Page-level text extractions
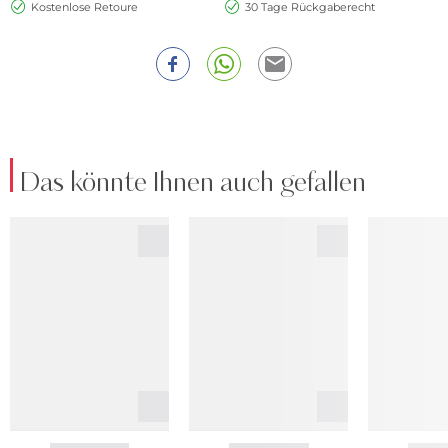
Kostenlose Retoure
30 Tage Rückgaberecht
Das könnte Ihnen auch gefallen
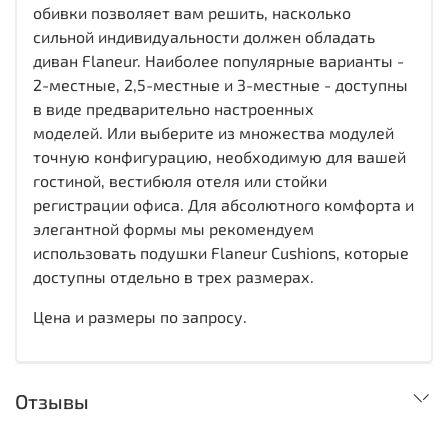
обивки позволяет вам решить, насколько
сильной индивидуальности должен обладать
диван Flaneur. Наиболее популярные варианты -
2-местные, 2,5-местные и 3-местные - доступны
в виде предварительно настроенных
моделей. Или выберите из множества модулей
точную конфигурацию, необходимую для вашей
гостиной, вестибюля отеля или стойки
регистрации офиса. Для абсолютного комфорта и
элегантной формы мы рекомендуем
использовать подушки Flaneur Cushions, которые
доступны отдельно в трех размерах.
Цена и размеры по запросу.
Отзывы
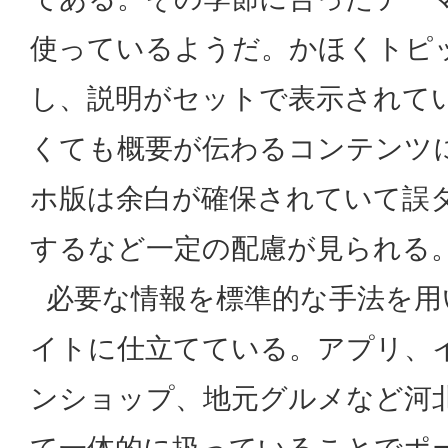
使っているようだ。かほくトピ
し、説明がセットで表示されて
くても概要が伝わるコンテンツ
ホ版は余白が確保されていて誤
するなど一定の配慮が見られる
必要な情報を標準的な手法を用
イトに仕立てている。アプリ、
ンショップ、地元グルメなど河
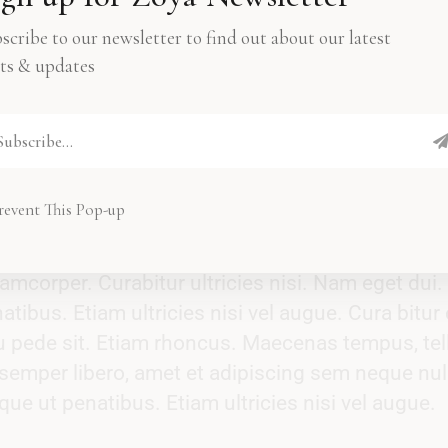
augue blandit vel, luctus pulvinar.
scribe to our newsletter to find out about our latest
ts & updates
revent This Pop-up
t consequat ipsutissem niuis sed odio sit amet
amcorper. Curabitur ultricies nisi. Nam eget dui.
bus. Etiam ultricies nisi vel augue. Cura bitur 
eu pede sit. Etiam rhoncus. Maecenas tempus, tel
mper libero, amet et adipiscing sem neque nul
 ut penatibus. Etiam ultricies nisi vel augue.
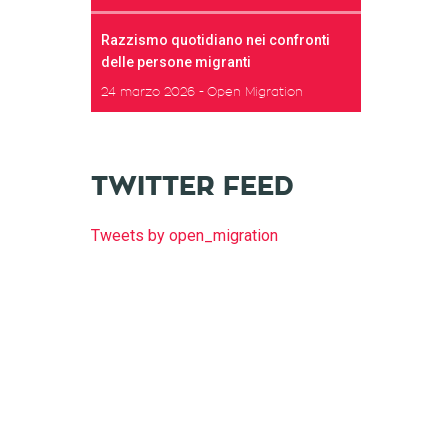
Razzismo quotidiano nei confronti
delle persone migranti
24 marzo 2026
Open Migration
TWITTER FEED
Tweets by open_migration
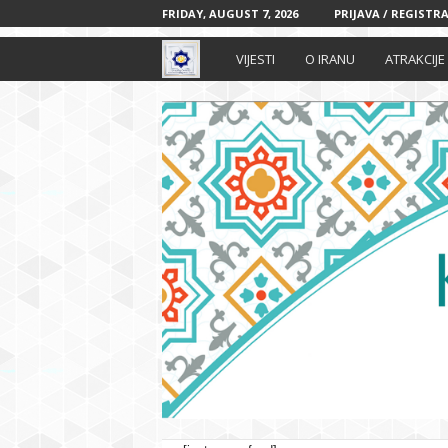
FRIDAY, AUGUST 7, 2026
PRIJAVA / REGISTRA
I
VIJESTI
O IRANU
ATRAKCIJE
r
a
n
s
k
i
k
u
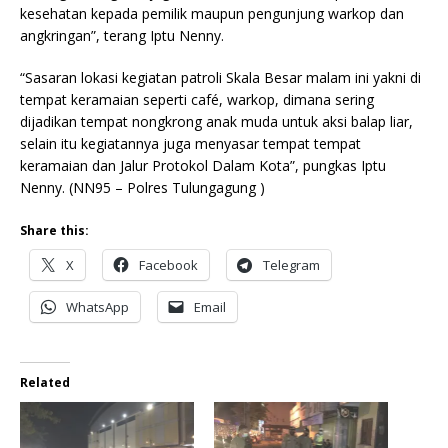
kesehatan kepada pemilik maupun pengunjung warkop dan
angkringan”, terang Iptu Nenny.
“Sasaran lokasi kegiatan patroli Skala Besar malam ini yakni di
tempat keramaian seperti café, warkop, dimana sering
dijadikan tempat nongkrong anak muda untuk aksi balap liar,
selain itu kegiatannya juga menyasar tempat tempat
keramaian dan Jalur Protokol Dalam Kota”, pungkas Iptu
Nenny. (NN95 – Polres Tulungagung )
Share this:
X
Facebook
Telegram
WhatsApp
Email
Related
--
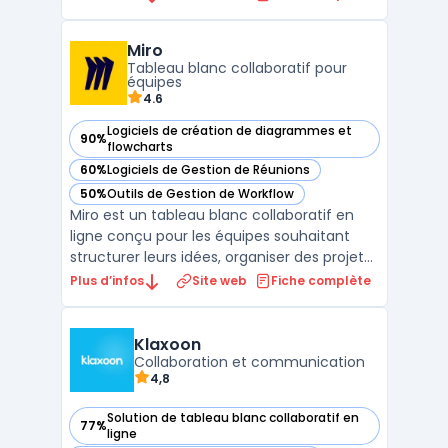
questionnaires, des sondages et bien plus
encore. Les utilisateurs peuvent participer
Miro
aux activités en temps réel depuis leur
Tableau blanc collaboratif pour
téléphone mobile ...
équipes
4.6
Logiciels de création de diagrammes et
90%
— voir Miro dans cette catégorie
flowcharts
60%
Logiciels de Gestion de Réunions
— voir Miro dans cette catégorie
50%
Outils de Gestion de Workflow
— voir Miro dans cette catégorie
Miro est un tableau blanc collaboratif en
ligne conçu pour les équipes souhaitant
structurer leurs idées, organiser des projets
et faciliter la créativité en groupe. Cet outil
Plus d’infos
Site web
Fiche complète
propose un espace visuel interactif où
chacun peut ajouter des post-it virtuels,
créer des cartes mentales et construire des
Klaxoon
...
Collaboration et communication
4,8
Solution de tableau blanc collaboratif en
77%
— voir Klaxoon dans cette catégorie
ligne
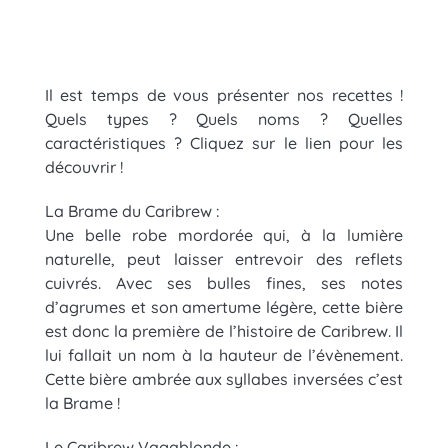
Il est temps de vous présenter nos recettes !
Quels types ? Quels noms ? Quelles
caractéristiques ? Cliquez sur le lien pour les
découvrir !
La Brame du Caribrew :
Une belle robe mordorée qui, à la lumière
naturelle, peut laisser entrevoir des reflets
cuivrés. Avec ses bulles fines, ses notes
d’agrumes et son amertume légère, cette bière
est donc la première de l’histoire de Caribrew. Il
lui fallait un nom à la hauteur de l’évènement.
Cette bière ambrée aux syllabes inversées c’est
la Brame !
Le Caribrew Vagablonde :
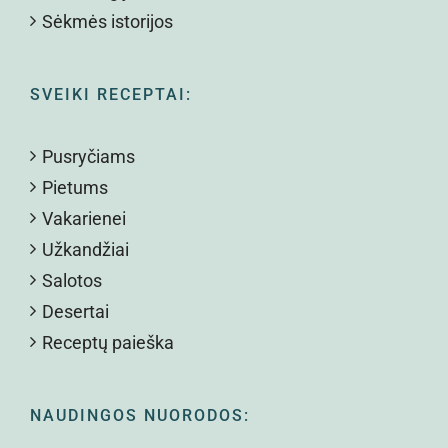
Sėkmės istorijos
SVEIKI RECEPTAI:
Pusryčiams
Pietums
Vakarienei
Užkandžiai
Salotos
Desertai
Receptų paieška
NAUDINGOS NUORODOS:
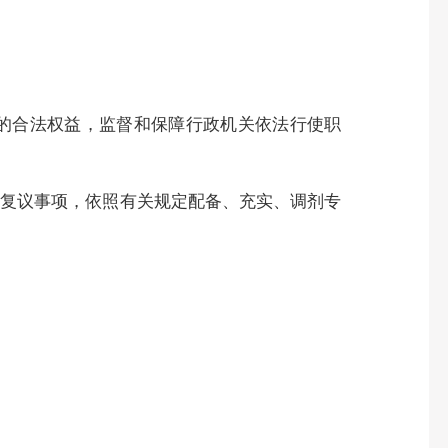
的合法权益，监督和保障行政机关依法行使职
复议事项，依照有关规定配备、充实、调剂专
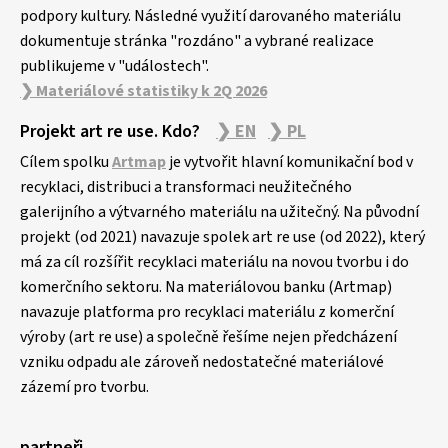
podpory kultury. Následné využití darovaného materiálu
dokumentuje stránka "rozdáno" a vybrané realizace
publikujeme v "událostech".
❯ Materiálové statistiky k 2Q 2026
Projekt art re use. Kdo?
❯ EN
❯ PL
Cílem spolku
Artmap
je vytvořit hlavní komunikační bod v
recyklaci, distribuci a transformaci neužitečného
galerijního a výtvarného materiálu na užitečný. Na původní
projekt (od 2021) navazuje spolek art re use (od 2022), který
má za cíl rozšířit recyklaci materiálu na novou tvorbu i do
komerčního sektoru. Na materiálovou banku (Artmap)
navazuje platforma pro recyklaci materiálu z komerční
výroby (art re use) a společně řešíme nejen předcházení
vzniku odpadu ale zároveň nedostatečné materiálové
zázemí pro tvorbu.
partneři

EXERCISE AIM
Restate the lines above from the one containing "гостиной, вестибюля отеля или стойки" through the one containing "revent This Pop-up", inclusive, exactly and without pictures.

SOLUTION FOR THIS EXERCISE
гостиной, вестибюля отеля или стойки
регистрации офиса. Для абсолютного комфорта и
элегантной формы мы рекомендуем
использовать подушки Flaneur Cushions, которые
доступны отдельно в трех размерах.
Цена и размеры по запросу.
Отзывы
使っているようだ。かほくトピ
し、説明がセットで表示されて
くても概要が伝わるコンテンツ
ホ版は余白が確保されていて誤
するなど一定の配慮が見られる
必要な情報を標準的な手法を用
イトに仕立てている。アプリ、
ンショップ、地元グルメなど河
augue blandit vel, luctus pulvinar.
scribe to our newsletter to find out about our latest
ts & updates
revent This Pop-up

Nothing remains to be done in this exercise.